Early Vanadium Battery research team (1988) showing (L-R) Franz Grossmith, Michael Kazacos, Maria and Rodney McDermott with first laboratory prototype vanadium cell.

Her big breakthrough came in the late 1980’s when her research team invented the vanadium redox battery, which is a rechargeable flow battery that employs solutions of vanadium ions in different oxidation states to store energy. The battery is regarded internationally as one of the most feasible energy storage technologies available to store renewable energy such as wind and solar, reducing fossil fuel consumption and greenhouse gas emissions.

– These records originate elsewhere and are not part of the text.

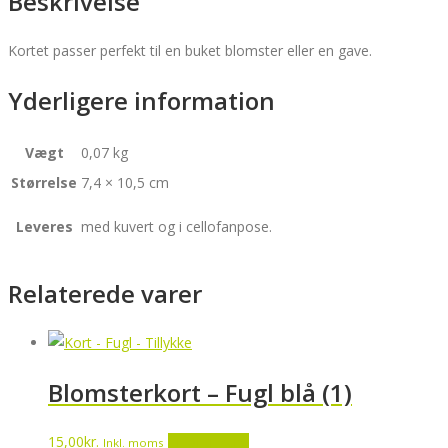
Beskrivelse
Kortet passer perfekt til en buket blomster eller en gave.
Yderligere information
Vægt
0,07 kg
Størrelse
7,4 × 10,5 cm
Leveres
med kuvert og i cellofanpose.
Relaterede varer
Blomsterkort – Fugl blå (1)
15,00
kr.
Tilføj til kurv
Inkl. moms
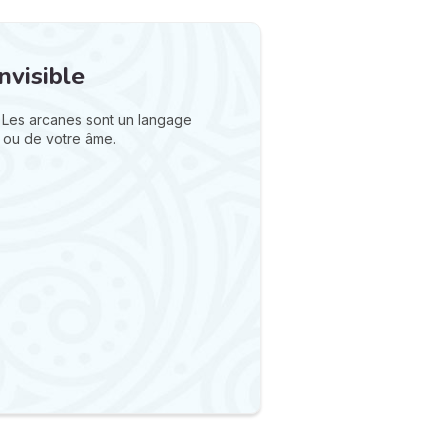
nvisible
 Les arcanes sont un langage
 ou de votre âme.
N
v
A
v
r
9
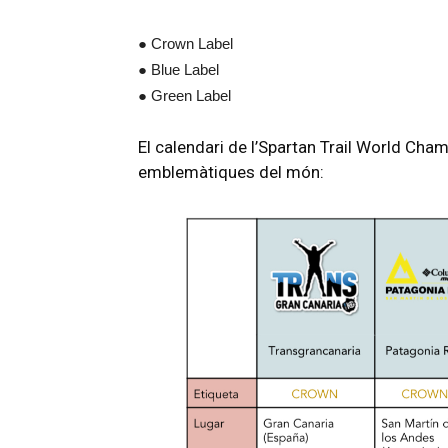
● Crown Label
● Blue Label
● Green Label
El calendari de l’Spartan Trail World Ch
emblemàtiques del món:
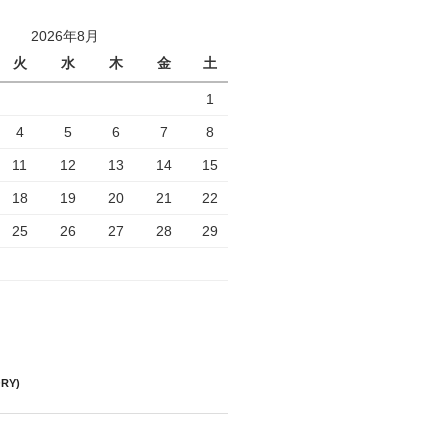
2026年8月
火
水
木
金
土
1
4
5
6
7
8
11
12
13
14
15
18
19
20
21
22
25
26
27
28
29
RY)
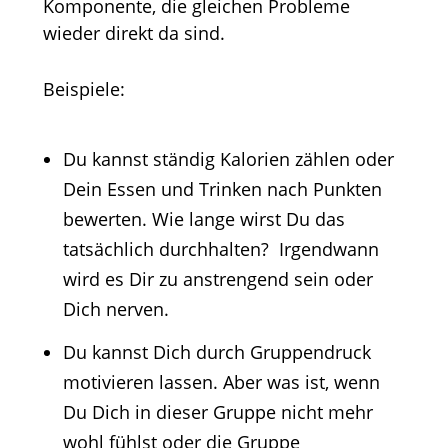
Komponente, die gleichen Probleme
wieder direkt da sind.
Beispiele:
Du kannst ständig Kalorien zählen oder
Dein Essen und Trinken nach Punkten
bewerten. Wie lange wirst Du das
tatsächlich durchhalten? Irgendwann
wird es Dir zu anstrengend sein oder
Dich nerven.
Du kannst Dich durch Gruppendruck
motivieren lassen. Aber was ist, wenn
Du Dich in dieser Gruppe nicht mehr
wohl fühlst oder die Gruppe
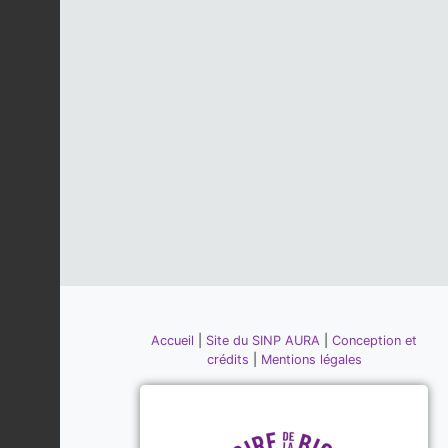
Accueil
|
Site du SINP AURA
|
Conception et
crédits
|
Mentions légales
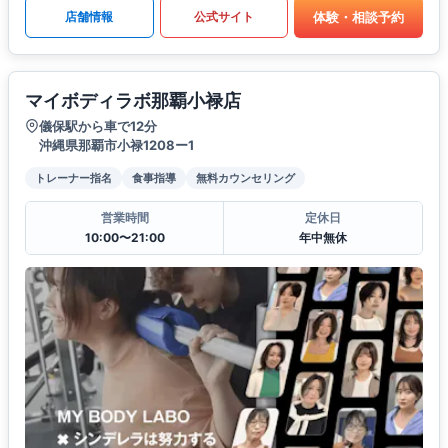
体験・相談予約
店舗情報
公式サイト
マイボディラボ那覇小禄店
儀保駅から車で12分
沖縄県那覇市小禄1208ー1
トレーナー指名
食事指導
無料カウンセリング
営業時間
定休日
10:00〜21:00
年中無休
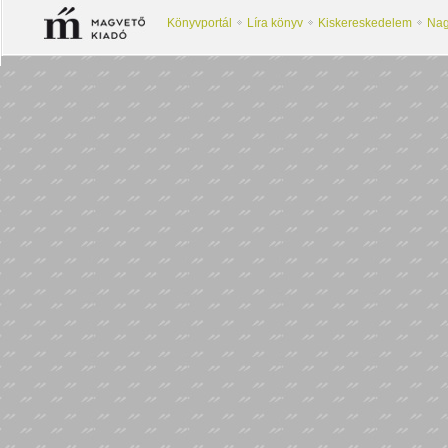
Könyvportál
Líra könyv
Kiskereskedelem
Nag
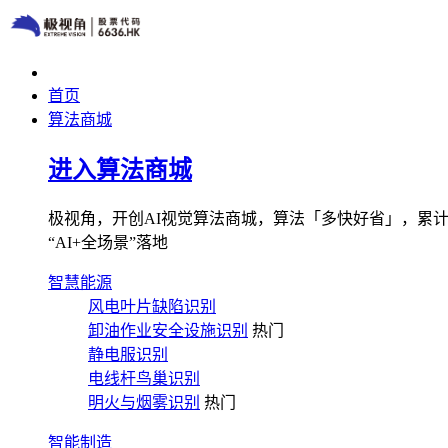
首页
算法商城
进入算法商城
极视角，开创AI视觉算法商城，算法「多快好省」，累计图像
“AI+全场景”落地
智慧能源
风电叶片缺陷识别
卸油作业安全设施识别
热门
静电服识别
电线杆鸟巢识别
明火与烟雾识别
热门
智能制造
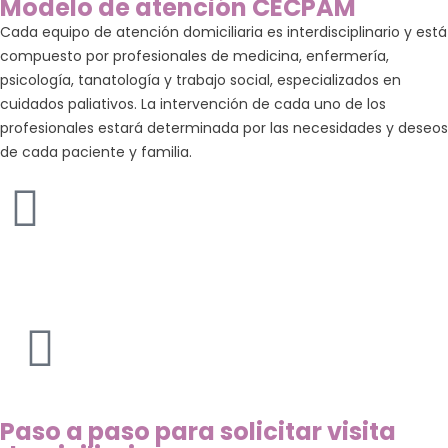
Modelo de atención CECPAM
Cada equipo de atención domiciliaria es interdisciplinario y está
compuesto por profesionales de medicina, enfermería,
psicología, tanatología y trabajo social, especializados en
cuidados paliativos. La intervención de cada uno de los
profesionales estará determinada por las necesidades y deseos
de cada paciente y familia.
Paso a paso para solicitar visita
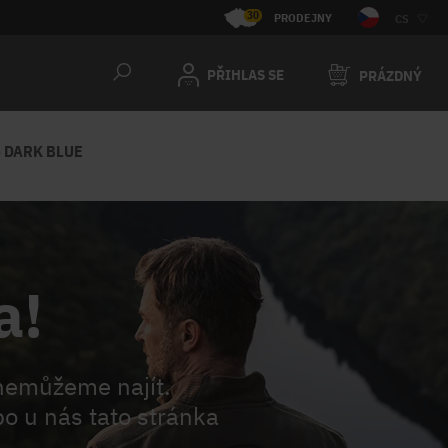
30
PRODEJNY
CS
PŘIHLAS SE
PRÁZDNÝ
 DARK BLUE
a!
nemůžeme najít.
o u nás tato stránka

Dozens of companies around the world are now manufacturing and installing megawatt-scale vanadium batteries, the largest one being a 200 MW/800 MWh battery currently being built in China to store energy from a wind farm. Once completed, this will be able to power up to 50,000 houses.

Now, although many might think such a ground-breaking discovery from a female professor in chemical engineering might be overlooked, Professor Skyllas-Kazacos stresses how that wasn’t the case for her. In fact, she believes being female may have actually boosted the coverage her discovery received at the time.

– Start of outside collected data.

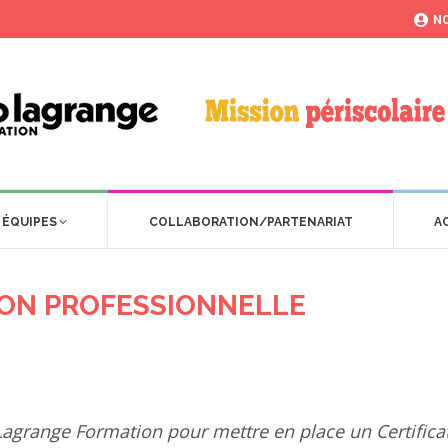
NO
 ÉQUIPES
COLLABORATION/PARTENARIAT
A
TION PROFESSIONNELLE
 Lagrange Formation pour mettre en place un Certifica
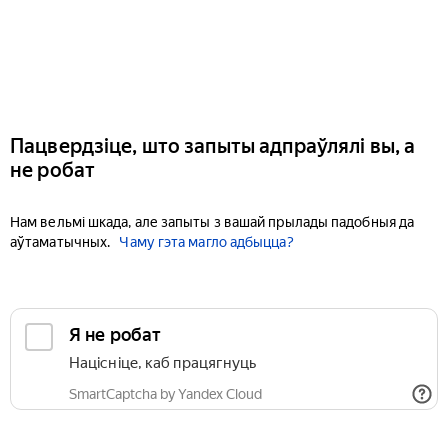
Пацвердзіце, што запыты адпраўлялі вы, а
не робат
Нам вельмі шкада, але запыты з вашай прылады падобныя да
аўтаматычных.
Чаму гэта магло адбыцца?
Я не робат
Націсніце, каб працягнуць
SmartCaptcha by Yandex Cloud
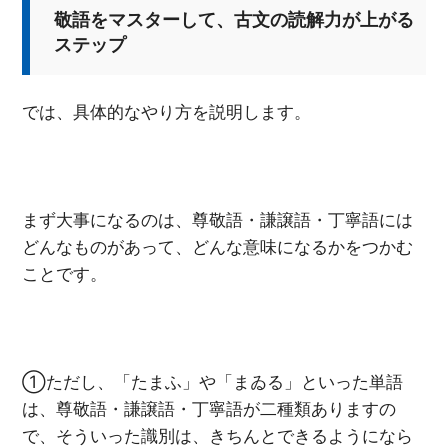
敬語をマスターして、古文の読解力が上がる
ステップ
では、具体的なやり方を説明します。
まず大事になるのは、尊敬語・謙譲語・丁寧語には
どんなものがあって、どんな意味になるかをつかむ
ことです。
①ただし、「たまふ」や「まゐる」といった単語
は、尊敬語・謙譲語・丁寧語が二種類ありますの
で、そういった識別は、きちんとできるようになら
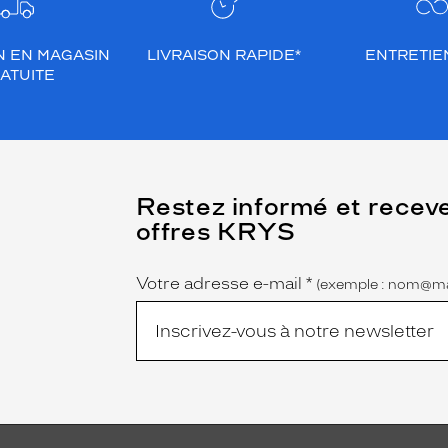
N EN MAGASIN
LIVRAISON RAPIDE*
ENTRETIEN
ATUITE
(Ce
Restez informé et recev
champ
offres KRYS
est
Name
obligatoire)
Votre adresse e-mail
*
(exemple : nom@ma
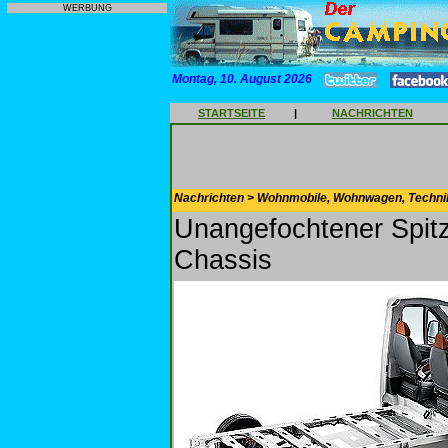
WERBUNG
Montag, 10. August 2026
STARTSEITE
|
NACHRICHTEN
Nachrichten > Wohnmobile, Wohnwagen, Techni
Unangefochtener Spitz
Chassis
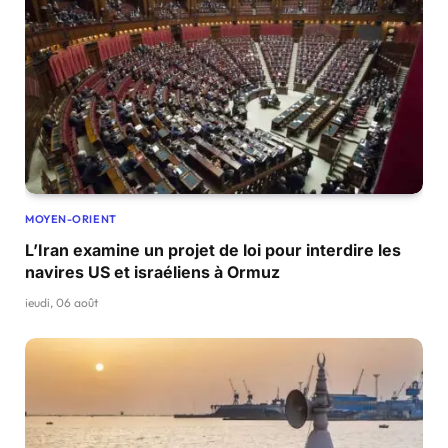
MOYEN-ORIENT
L’Iran examine un projet de loi pour interdire les
navires US et israéliens à Ormuz
jeudi, 06 août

“I was very fortunate to have some amazing people who worked with me… and some very good funding from various government bodies. Without that, we wouldn’t have been able do anything,” Professor Skyllas-Kazacos explains.

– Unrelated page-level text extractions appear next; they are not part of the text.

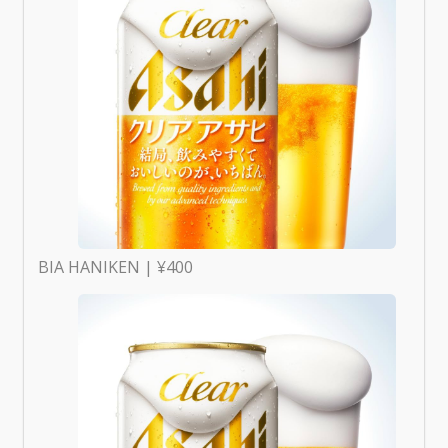
BIA HANIKEN | ¥400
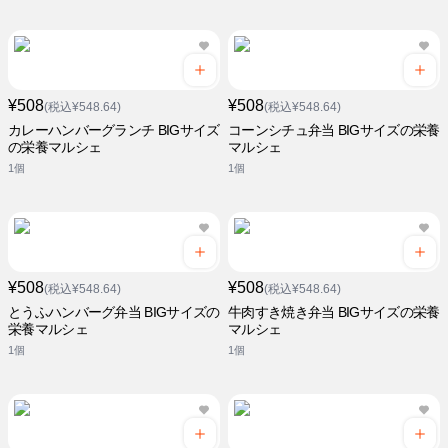
¥508
¥508
(税込¥548.64)
(税込¥548.64)
カレーハンバーグランチ BIGサイズ
コーンシチュ弁当 BIGサイズの栄養
の栄養マルシェ
マルシェ
1個
1個
¥508
¥508
(税込¥548.64)
(税込¥548.64)
とうふハンバーグ弁当 BIGサイズの
牛肉すき焼き弁当 BIGサイズの栄養
栄養マルシェ
マルシェ
1個
1個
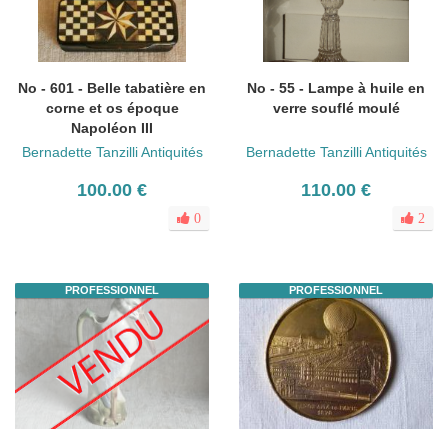
No - 601 - Belle tabatière en
No - 55 - Lampe à huile en
corne et os époque
verre souflé moulé
Napoléon III
Bernadette Tanzilli Antiquités
Bernadette Tanzilli Antiquités
100.00 €
110.00 €
0
2
PROFESSIONNEL
PROFESSIONNEL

2007 V-Fuel Lab photo showing a 5 kW vanadium battery prototype with Michael and George Kazacos. Maria also featured in the photo.

“I think maybe the timing was right as well. Being one of the first young women in engineering, it might have helped me to obtain some of my early grants. I think they wanted to support me.

“Also, I always feel that maybe because I was a woman our project received a lot of media attention which in turn, led to early licensing by the Japanese companies Mitsubishi Chemicals and their subsidiary Kashima-Kita Electric Power Corporation in the mid-1990s.”

‘So many different paths to take’:

Almost four decades after Professor Skyllas-Kazacos’ ground-breaking discovery, she is still grateful for the support she received as a female in her field. She is also grateful for the opportunity to work in an area that has allowed her to play a small role in helping to solve one of the world’s greatest challenges – the need to cut our dependence on fossil fuels to reduce the impact of Climate Change.

But during our exclusive chat, it’s clear that over the years, her life has become more balanced and well-rounded. When she’s not sketching, reading and researching her family history (her husband is a Castellorizian), she cherishes the time she spends with her four grandchildren.

“We are currently babysitting our two youngest grandchildren two days a week, which I absolutely love,” Professor Skyllas-Kazacos says with a laugh.

Of course, that doesn’t mean the Professor has stopped her research. Despite having officially “retired,” she volunteers two to three days of her time to continue to work with her chemical engineering PhD students at UNSW, with the hope of inspiring them to become leaders of the scientific field one day.

“My advice [to all young students] is to choose engineering because it is really one of the most versatile courses you can do. Not only do you study science, maths, engineering and computing, you also learn economics and project management and very importantly, problem solving and that’s why engineers are actually very sought after,” Professor Skyllas-Kazacos concludes.

“There are so many different career paths for women and men to take depending on their preferences. You also have the opportunity to solve some of the critical problems facing the world today and really make a difference to the future of the planet. It’s great.”

Wise words from a woman who deserves to be recognised for her trail-blazing work in the field of chemical engineering.